= Patiala peg =

Regional style of liquor measurement in India

The Patiala peg is a peg of whisky in which the amount is decided based on the height between the top of the index and base of the little fingers when held parallel to one another, against the side of the standard 26.5 oz (750ml) glass bottle. This has been confused with Chinese peg at times, in which water is poured followed by liquor thus forming two distinct layers. However, this is a rustic way of measuring it without equipment. The Patiala Peg measures exactly 120ml of neat whisky in one glass.

One Patiala Peg is equal to 3.5 standard shots in Britain. Single shots of a spirit in the UK measure 35ml maximum, so the Patiala Peg contains around over 3 times this amount in a single serving

The name originates from the city of Patiala, which was once a state known globally for the extravagant ways of its royalty and extraordinary height of its Sikh soldiers.

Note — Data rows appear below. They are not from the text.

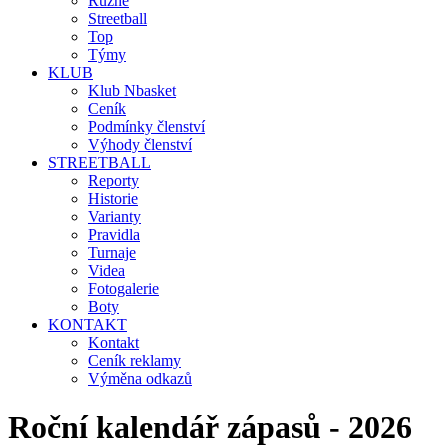
Různé
Streetball
Top
Týmy
KLUB
Klub Nbasket
Ceník
Podmínky členství
Výhody členství
STREETBALL
Reporty
Historie
Varianty
Pravidla
Turnaje
Videa
Fotogalerie
Boty
KONTAKT
Kontakt
Ceník reklamy
Výměna odkazů
Roční kalendář zápasů - 2026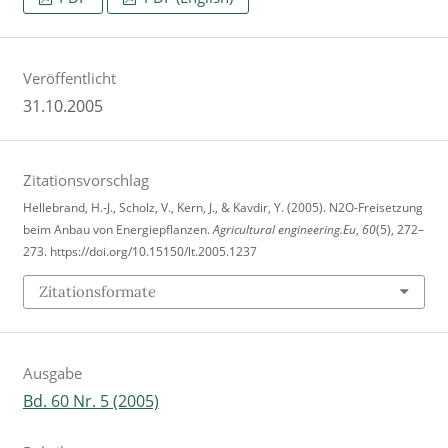
Veröffentlicht
31.10.2005
Zitationsvorschlag
Hellebrand, H.-J., Scholz, V., Kern, J., & Kavdir, Y. (2005). N2O-Freisetzung
beim Anbau von Energiepflanzen.
Agricultural engineering.Eu
,
60
(5), 272–
273. https://doi.org/10.15150/lt.2005.1237
Zitationsformate
Ausgabe
Bd. 60 Nr. 5 (2005)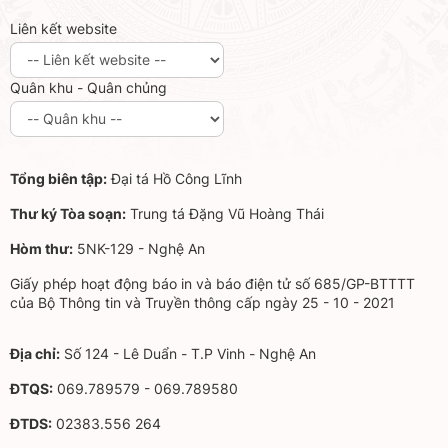
Liên kết website
Quân khu - Quân chủng
Tổng biên tập:
Đại tá Hồ Công Lĩnh
Thư ký Tòa soạn:
Trung tá Đặng Vũ Hoàng Thái
Hòm thư:
5NK-129 - Nghệ An
Giấy phép hoạt động báo in và báo điện tử số 685/GP-BTTTT
của Bộ Thông tin và Truyền thông cấp ngày 25 - 10 - 2021
Địa chỉ:
Số 124 - Lê Duẩn - T.P Vinh - Nghệ An
ĐTQS:
069.789579 - 069.789580
ĐTDS:
02383.556 264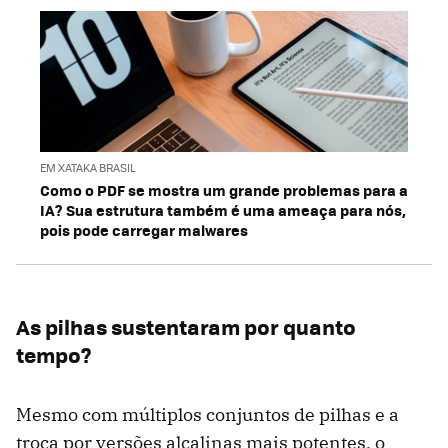
EM XATAKA BRASIL
Como o PDF se mostra um grande problemas para a
IA? Sua estrutura também é uma ameaça para nós,
pois pode carregar malwares
As pilhas sustentaram por quanto
tempo?
Mesmo com múltiplos conjuntos de pilhas e a
troca por versões alcalinas mais potentes, o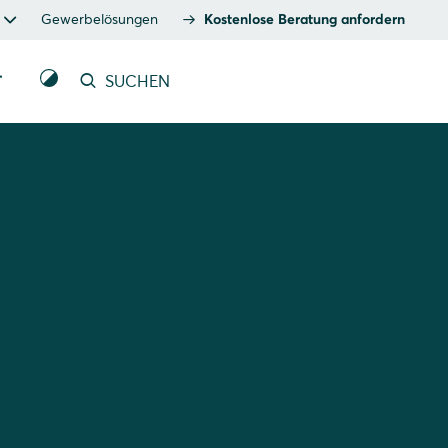
Gewerbelösungen
Kostenlose Beratung anfordern
T
SUCHEN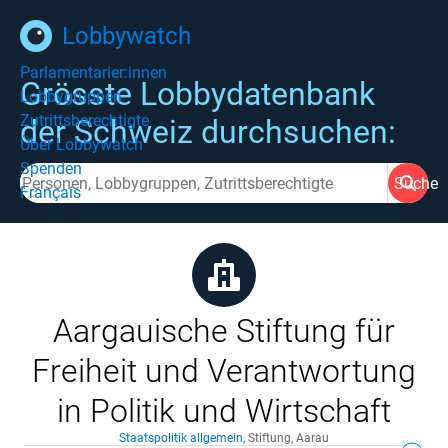
Lobbywatch
Parlamentarier:innen
Grösste Lobbydatenbank
Lobbygruppen
Zutrittsberechtigte
der Schweiz durchsuchen:
Über Lobbywatch
Spenden
Suche
Français
Aargauische Stiftung für
Freiheit und Verantwortung
in Politik und Wirtschaft
Staatspolitik allgemein
,
Stiftung
,
Aarau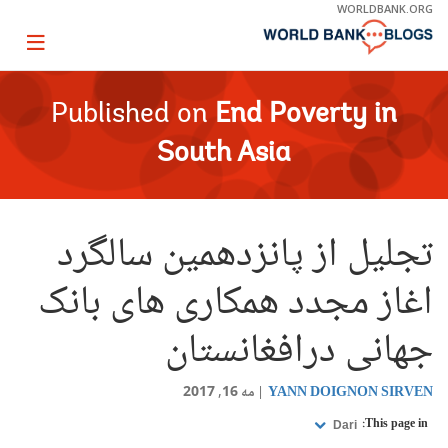
Skip
WORLDBANK.ORG
to
Main
Page
Navigation
igation
Published on
End Poverty in
South Asia
تجلیل از پانزدهمین سالگرد
اغاز مجدد همکاری های بانک
جهانی درافغانستان
YANN DOIGNON SIRVEN
مه 16, 2017
This page in:
Dari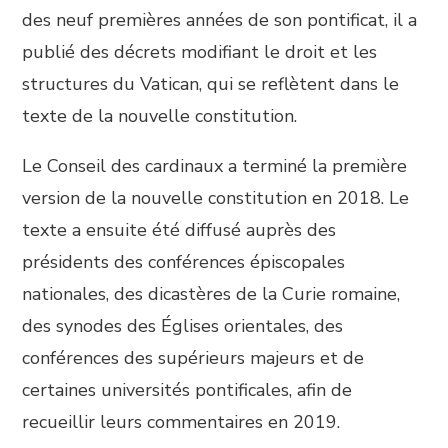
des neuf premières années de son pontificat, il a
publié des décrets modifiant le droit et les
structures du Vatican, qui se reflètent dans le
texte de la nouvelle constitution.
Le Conseil des cardinaux a terminé la première
version de la nouvelle constitution en 2018. Le
texte a ensuite été diffusé auprès des
présidents des conférences épiscopales
nationales, des dicastères de la Curie romaine,
des synodes des Églises orientales, des
conférences des supérieurs majeurs et de
certaines universités pontificales, afin de
recueillir leurs commentaires en 2019.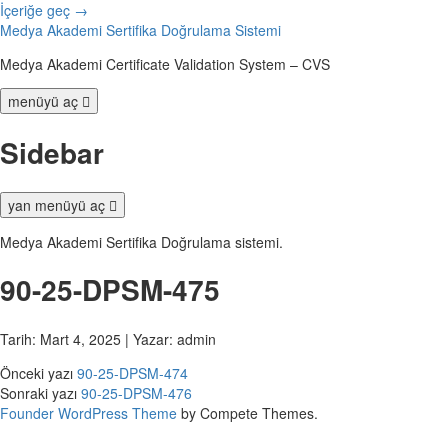
İçeriğe geç →
Medya Akademi Sertifika Doğrulama Sistemi
Medya Akademi Certificate Validation System – CVS
menüyü aç
Sidebar
yan menüyü aç
Medya Akademi Sertifika Doğrulama sistemi.
90-25-DPSM-475
Tarih: Mart 4, 2025 | Yazar: admin
Önceki yazı
90-25-DPSM-474
Sonraki yazı
90-25-DPSM-476
Founder WordPress Theme
by Compete Themes.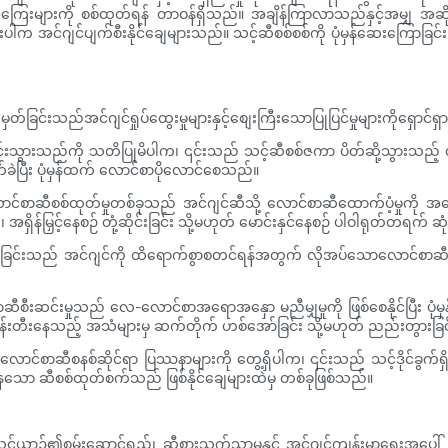
ျားကို စစ်ထုတ်ရန် တာဝန်ရှိသည်။ အချိန်ကြာလာသည်နှင့်အမျှ အဆိုပါအည
ပါက အင်ဂျင်ပျက်စီးနိုင်ချေများသည်။ သင့်ဆီစစ်စစ်ကို ပုံမှန်ဆေးကြောခြင
်းသည်အင်ဂျင်ရှုပ်ထွေးမှုများနှင့်စျေးကြီးသောပြုပြင်မှုများကိုရှောင်ရ
းသွားသည်ကို သတိပြုမိပါက၊ ၎င်းသည် သင့်ဆီစစ်ဇကာ ပိတ်ဆို့သွားသည့် 
က်ခဲပြီး ပုံမှန်ထက် လောင်စာပိုလောင်စေသည်။
်စာဆီစစ်ထုတ်မှုတစ်ခုသည် အင်ဂျင်ဆီသို့ လောင်စာဆီထောက်ပံ့မှုကို အနှောင
အရှိန်မြှင့်နေစဉ် တုံ့ဆိုင်းခြင်း သို့မဟုတ် မောင်းနှင်နေစဉ် ပါဝါရုတ်တရက် ဆုံးရ
်ခြင်းသည် အင်ဂျင်ကို ထိရောက်စွာစတင်ရန်အတွက် လိုအပ်သောလောင်စာဆီစီ
ဆင်းမှုသည် လေ-လောင်စာအရောအနှော မညီမျှမှုကို ဖြစ်စေနိုင်ပြီး ပုံမှန်မ
န်းတီးနေသည့် အသံများမှ ဆက်တိုက် ဟစ်အော်ခြင်း သို့မဟုတ် ညည်းတွားခြင
 လောင်စာဆီစနစ်ဆိုင်ရာ ပြဿနာများကို တွေ့ရှိပါက၊ ၎င်းသည် သင့်ဒိုင်ခွက်
ု့နေသော ဆီစစ်ထုတ်စက်သည် ဖြစ်နိုင်ချေများထဲမှ တစ်ခုဖြစ်သည်။
ည် သင့်ယာဉ်၏စွမ်းဆောင်ရည်၊ ဆီစားသက်သာမှုနှင့် အင်ဂျင်ကျန်းမာရေးအပေါ်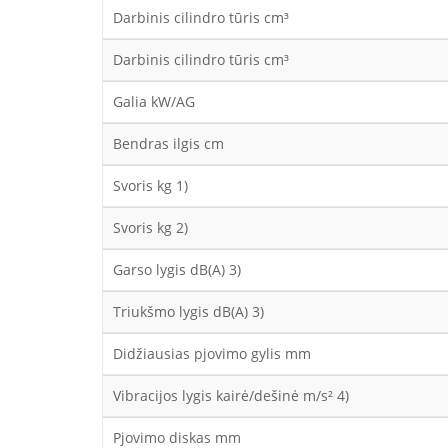
Darbinis cilindro tūris cm³
Darbinis cilindro tūris cm³
Galia kW/AG
Bendras ilgis cm
Svoris kg 1)
Svoris kg 2)
Garso lygis dB(A) 3)
Triukšmo lygis dB(A) 3)
Didžiausias pjovimo gylis mm
Vibracijos lygis kairė/dešinė m/s² 4)
Pjovimo diskas mm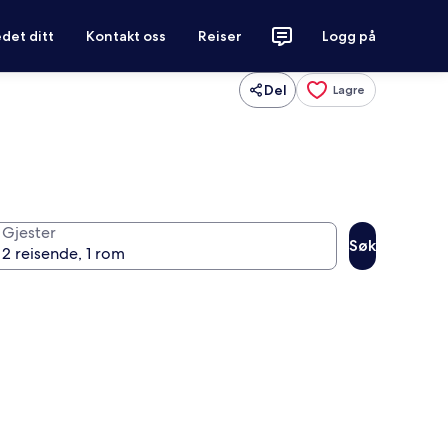
det ditt
Kontakt oss
Reiser
Logg på
Del
Lagre
Gjester
Søk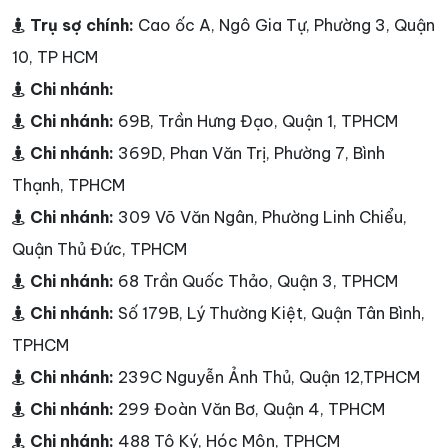
Trụ sợ chính:
Cao ốc A, Ngô Gia Tự, Phường 3, Quận
10, TP HCM
Chi nhánh:
Chi nhánh:
69B, Trần Hưng Đạo, Quận 1, TPHCM
Chi nhánh:
369D, Phan Văn Trị, Phường 7, Bình
Thạnh, TPHCM
Chi nhánh:
309 Võ Văn Ngân, Phường Linh Chiểu,
Quận Thủ Đức, TPHCM
Chi nhánh:
68 Trần Quốc Thảo, Quận 3, TPHCM
Chi nhánh:
Số 179B, Lý Thường Kiệt, Quận Tân Bình,
TPHCM
Chi nhánh:
239C Nguyễn Ảnh Thủ, Quận 12,TPHCM
Chi nhánh:
299 Đoàn Văn Bơ, Quận 4, TPHCM
Chi nhánh:
488 Tô Ký, Hóc Môn, TPHCM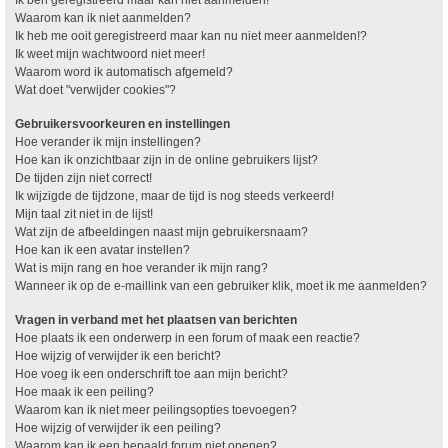
Waarom kan ik niet aanmelden?
Ik heb me ooit geregistreerd maar kan nu niet meer aanmelden!?
Ik weet mijn wachtwoord niet meer!
Waarom word ik automatisch afgemeld?
Wat doet "verwijder cookies"?
Gebruikersvoorkeuren en instellingen
Hoe verander ik mijn instellingen?
Hoe kan ik onzichtbaar zijn in de online gebruikers lijst?
De tijden zijn niet correct!
Ik wijzigde de tijdzone, maar de tijd is nog steeds verkeerd!
Mijn taal zit niet in de lijst!
Wat zijn de afbeeldingen naast mijn gebruikersnaam?
Hoe kan ik een avatar instellen?
Wat is mijn rang en hoe verander ik mijn rang?
Wanneer ik op de e-maillink van een gebruiker klik, moet ik me aanmelden?
Vragen in verband met het plaatsen van berichten
Hoe plaats ik een onderwerp in een forum of maak een reactie?
Hoe wijzig of verwijder ik een bericht?
Hoe voeg ik een onderschrift toe aan mijn bericht?
Hoe maak ik een peiling?
Waarom kan ik niet meer peilingsopties toevoegen?
Hoe wijzig of verwijder ik een peiling?
Waarom kan ik een bepaald forum niet openen?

There are multiple theories how the measure got its name, all of which revolve around Maharaja Sir Bhupinder Singh who ruled the princely state of Patiala from 1900 until his death in 1938. An enigmatic personality who came to rule when he was nine years old, Maharaja Bhupinder was a man with fine tastes. It is believed that the Maharaja had a polo team that consisted of legendary Sikh warriors like himself. He invited an Irish team called Viceroy's Pride for a friendly tournament of 'tent pegging' (a competition where players on horseback have to pierce and pull out small objects embedded in the ground, usually wooden plates of the dimensions of the sole of a size 12 shoe, with their lances). The Irish team arrived, all as imposing as their Sikh counterparts. The Irish team members were known to be heavy drinkers. Wherever this competition was held, there used to be a party night before and Irish were known to drink to full capacity and perform at their best the next day. Same as routine, a night before the competition, a party was held in Patiala, huge amounts of whisky was served to both teams and both teams drank to their capacity. Next day, the Irish team woke up with the effect of the whisky still on them and could not display their best and thus they lost the competition. From that day onwards, the Patiala team became famous for their drinking capacity and Patiala Peg for its strong effect of alcohol.

Another version of the story is similar, but refers to cricket rather than polo.

Generally, the Patiala Peg is referred to for its particular volume and strong residual effect, and the measure is associated with the region of Punjab.